------ Records for the task ------

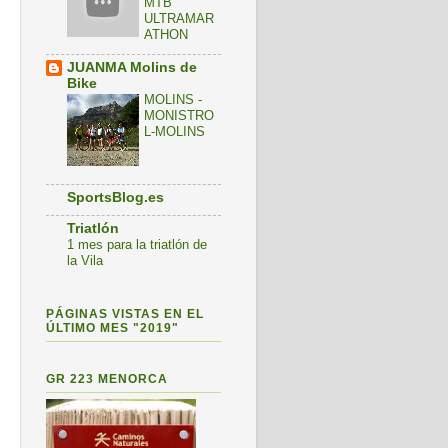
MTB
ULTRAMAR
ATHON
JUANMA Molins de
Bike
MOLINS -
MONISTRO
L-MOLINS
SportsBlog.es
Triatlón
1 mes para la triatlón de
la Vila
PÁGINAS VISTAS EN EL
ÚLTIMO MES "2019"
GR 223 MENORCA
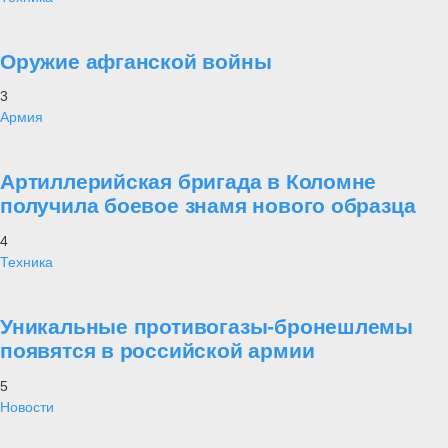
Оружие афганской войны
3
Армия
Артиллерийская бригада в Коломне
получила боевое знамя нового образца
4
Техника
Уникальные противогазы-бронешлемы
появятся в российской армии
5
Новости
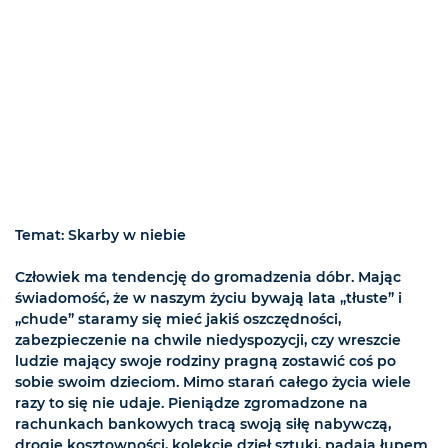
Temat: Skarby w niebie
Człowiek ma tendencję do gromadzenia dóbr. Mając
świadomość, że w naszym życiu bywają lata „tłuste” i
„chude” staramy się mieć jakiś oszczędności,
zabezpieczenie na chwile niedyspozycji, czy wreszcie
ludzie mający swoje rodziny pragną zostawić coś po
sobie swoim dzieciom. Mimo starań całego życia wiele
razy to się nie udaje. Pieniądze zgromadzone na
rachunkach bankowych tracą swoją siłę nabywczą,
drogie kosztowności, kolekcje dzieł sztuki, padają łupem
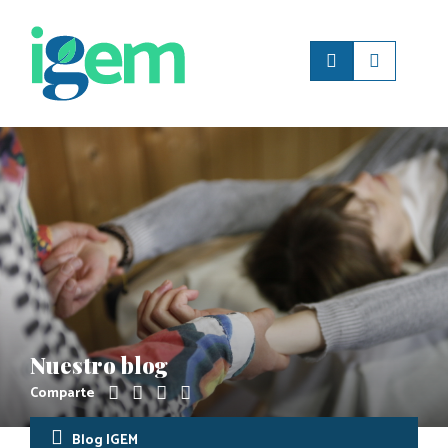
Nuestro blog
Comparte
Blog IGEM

------

→ Work instruction
Output the data above in full. Skip every picture.

→ Response area
MTB
ULTRAMAR
ATHON
JUANMA Molins de
Bike
MOLINS -
MONISTRO
L-MOLINS
SportsBlog.es
Triatlón
1 mes para la triatlón de
la Vila
PÁGINAS VISTAS EN EL
ÚLTIMO MES "2019"
GR 223 MENORCA
Оружие афганской войны
3
Армия
Артиллерийская бригада в Коломне
получила боевое знамя нового образца
4
Техника
Уникальные противогазы-бронешлемы
появятся в российской армии
5
Новости
Temat: Skarby w niebie
Człowiek ma tendencję do gromadzenia dóbr. Mając
świadomość, że w naszym życiu bywają lata „tłuste” i
„chude” staramy się mieć jakiś oszczędności,
zabezpieczenie na chwile niedyspozycji, czy wreszcie
ludzie mający swoje rodziny pragną zostawić coś po
sobie swoim dzieciom. Mimo starań całego życia wiele
razy to się nie udaje. Pieniądze zgromadzone na
rachunkach bankowych tracą swoją siłę nabywczą,
drogie kosztowności, kolekcje dzieł sztuki, padają łupem
Nuestro blog
Comparte
Blog IGEM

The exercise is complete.